Post by FoolStreet » Sun Mar 31, 2019 5:21 pm

Skiandswim wrote:
Sun Mar 31, 2019 2:41 pm
I would consider contributing DH increased salary from new position towards Roth IRA or 529 plans and build over time. This may create a more sustainable plan for all your children, without forgoing your retirement savings.

For most financial aid calculations (e.g. FAFSA) your 401K and IRA accounts will be exclude from support. The 529 Plans are taken into consideration for financial aid. Parent controlled 529s assets are usually assessed at up to 5.64 percent for expected family contribution (EFC). This may reduce your child's aid up to 5.64 percent of the 529 account asset's value. A minor point to think about if you are converting a 401K, paying taxes, to funds a 529 plan.
I thought it was worse than that, which is why I never had contributed to one.

Option 1 - Say you have $100k of 529 for one kid. 5k is assessed as Family Contribution according to your numbers. But I thought the whole $100k was allocated for financial aid. So your kid gets less financial aid.

Option 2 - That 100k is in your Roth IRA. FAFSA doesn't count the retireement account and says, "this kid and family is broke" we better give the kid more financial aid.

Topic Author
mad9q
Posts: 17
Joined: Sat Jan 21, 2017 7:35 am

Re: deferred compensation and college savings

Post by mad9q » Sun Mar 31, 2019 5:29 pm

FoolStreet wrote:
Sun Mar 31, 2019 5:21 pm
Skiandswim wrote:
Sun Mar 31, 2019 2:41 pm
I would consider contributing DH increased salary from new position towards Roth IRA or 529 plans and build over time. This may create a more sustainable plan for all your children, without forgoing your retirement savings.

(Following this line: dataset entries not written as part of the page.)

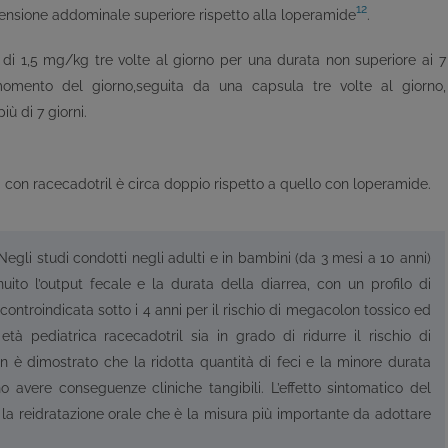
12
stensione addominale superiore rispetto alla loperamide
.
 di 1,5 mg/kg tre volte al giorno per una durata non superiore ai 7
 momento del giorno,seguita da una capsula tre volte al giorno,
iù di 7 giorni.
a con racecadotril è circa doppio rispetto a quello con loperamide.
egli studi condotti negli adulti e in bambini (da 3 mesi a 10 anni)
nuito l’output fecale e la durata della diarrea, con un profilo di
(controindicata sotto i 4 anni per il rischio di megacolon tossico ed
tà pediatrica racecadotril sia in grado di ridurre il rischio di
n è dimostrato che la ridotta quantità di feci e la minore durata
o avere conseguenze cliniche tangibili. L’effetto sintomatico del
 la reidratazione orale che è la misura più importante da adottare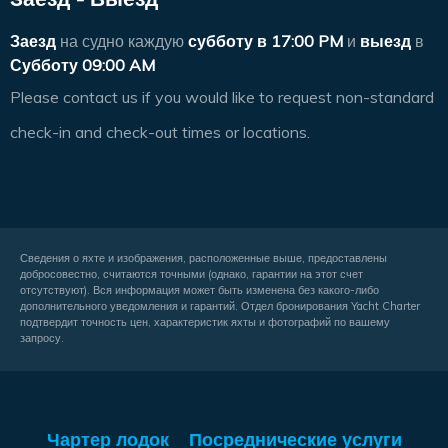
Заезд
на судно каждую
субботу в
17:00 PM
и
выезд
в
Субботу 09:00 AM
Please contact us if you would like to request non-standard
check-in and check-out times or locations.
Сведения о яхте и изображения, расположенные выше, предоставлены
добросовестно, считаются точными (однако, гарантии на этот счет
отсутствуют). Вся информация может быть изменена без какого-либо
дополнительного уведомления и гарантий. Отдел бронирования Yacht Charter
подтвердит точность цен, характеристик яхты и фотографий по вашему
запросу.
Чартер лодок
Посреднические услуги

For most financial aid calculations (e.g. FAFSA) your 401K and IRA accounts will be exclude from support. The 529 Plans are taken into consideration for financial aid. Parent controlled 529s assets are usually assessed at up to 5.64 percent for expected family contribution (EFC). This may reduce your child's aid up to 5.64 percent of the 529 account asset's value. A minor point to think about if you are converting a 401K, paying taxes, to funds a 529 plan.
I thought it was worse than that, which is why I never had contributed to one.

Option 1 - Say you have $100k of 529 for one kid. 5k is assessed as Family Contribution according to your numbers. But I thought the whole $100k was allocated for financial aid. So your kid gets less financial aid.

Option 2 - That 100k is in your Roth IRA. FAFSA doesn't count the retireement account and says, "this kid and family is broke" we better give the kid more financial aid.
Interesting thought. I had always assumed at our income level we wouldn't qualify for financial aid. We will definitely still be working when the oldest two go to college. I will give this some more thought and see what we can do to get more cash into a Roth. I assume I can do a spousal IRA and then convert that?